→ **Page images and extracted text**
= Beginning of Section =

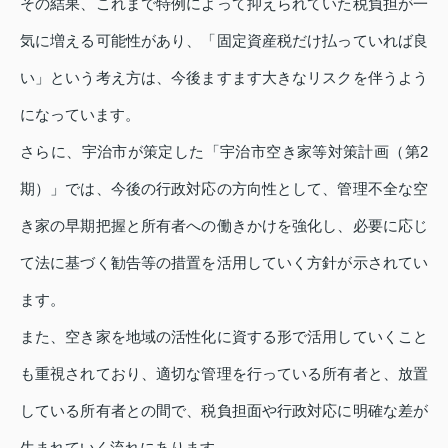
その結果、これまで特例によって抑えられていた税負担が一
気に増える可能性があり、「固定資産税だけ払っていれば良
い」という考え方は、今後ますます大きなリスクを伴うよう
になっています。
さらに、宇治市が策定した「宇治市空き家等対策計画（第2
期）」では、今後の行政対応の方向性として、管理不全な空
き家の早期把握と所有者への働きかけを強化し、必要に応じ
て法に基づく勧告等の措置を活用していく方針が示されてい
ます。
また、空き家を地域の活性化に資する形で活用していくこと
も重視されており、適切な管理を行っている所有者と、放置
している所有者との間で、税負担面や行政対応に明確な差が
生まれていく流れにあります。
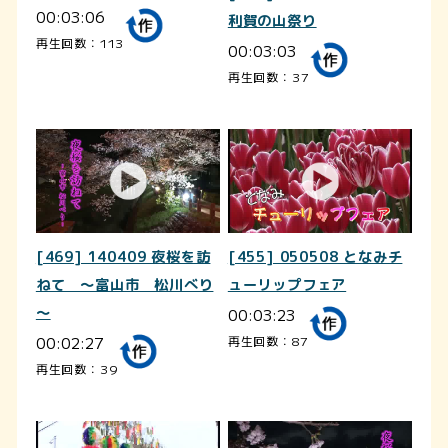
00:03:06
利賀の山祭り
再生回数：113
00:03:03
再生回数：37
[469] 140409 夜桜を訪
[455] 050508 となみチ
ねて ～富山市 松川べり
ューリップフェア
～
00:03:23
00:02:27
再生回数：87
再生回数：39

= End of Section =
= Beginning of Section =

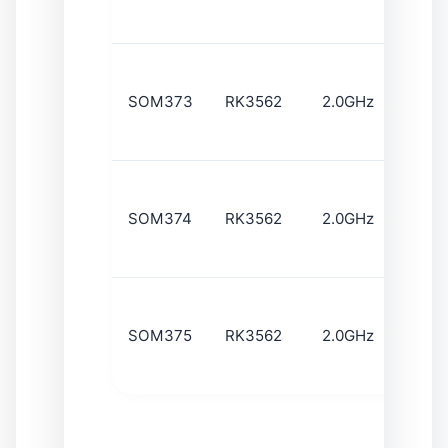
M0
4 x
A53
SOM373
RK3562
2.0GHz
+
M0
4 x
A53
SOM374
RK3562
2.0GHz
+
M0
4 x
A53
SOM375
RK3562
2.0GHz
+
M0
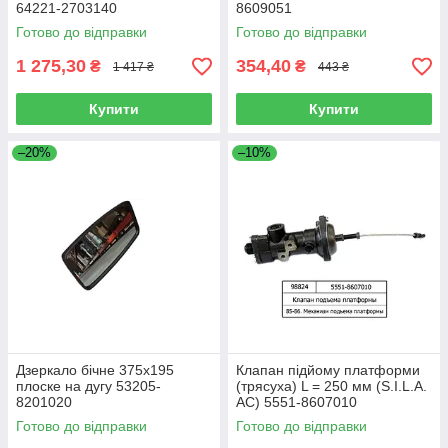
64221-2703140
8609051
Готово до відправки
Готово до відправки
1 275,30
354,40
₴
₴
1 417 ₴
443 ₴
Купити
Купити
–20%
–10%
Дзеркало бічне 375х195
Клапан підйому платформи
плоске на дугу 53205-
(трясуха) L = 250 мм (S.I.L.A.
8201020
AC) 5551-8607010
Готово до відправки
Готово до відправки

= End of Section =
= Beginning of Section =

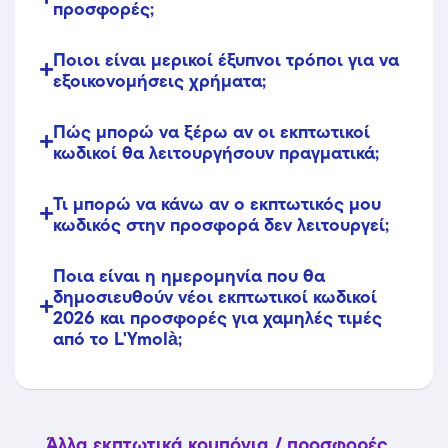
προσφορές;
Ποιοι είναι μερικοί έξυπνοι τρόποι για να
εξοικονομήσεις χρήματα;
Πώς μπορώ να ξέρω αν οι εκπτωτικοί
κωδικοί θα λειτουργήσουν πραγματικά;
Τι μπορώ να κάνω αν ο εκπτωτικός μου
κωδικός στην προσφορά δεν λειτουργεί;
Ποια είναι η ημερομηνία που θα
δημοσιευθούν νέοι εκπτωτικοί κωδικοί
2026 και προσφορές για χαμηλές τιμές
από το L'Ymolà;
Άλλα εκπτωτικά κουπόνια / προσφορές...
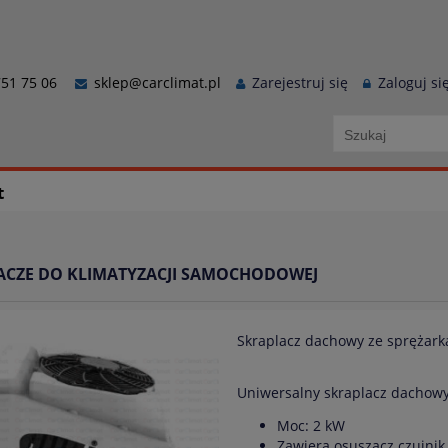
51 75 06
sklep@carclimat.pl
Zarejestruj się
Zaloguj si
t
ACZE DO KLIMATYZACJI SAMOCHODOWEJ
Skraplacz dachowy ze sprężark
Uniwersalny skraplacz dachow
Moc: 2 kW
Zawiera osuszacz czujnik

= End of Section =

→ **WORK TO COMPLETE**
Please show the lines in the entries above that hold the string "εκπτωτικοί".

→ **SOLUTION TO THE PROBLEM**
Πώς μπορώ να ξέρω αν οι εκπτωτικοί
δημοσιευθούν νέοι εκπτωτικοί κωδικοί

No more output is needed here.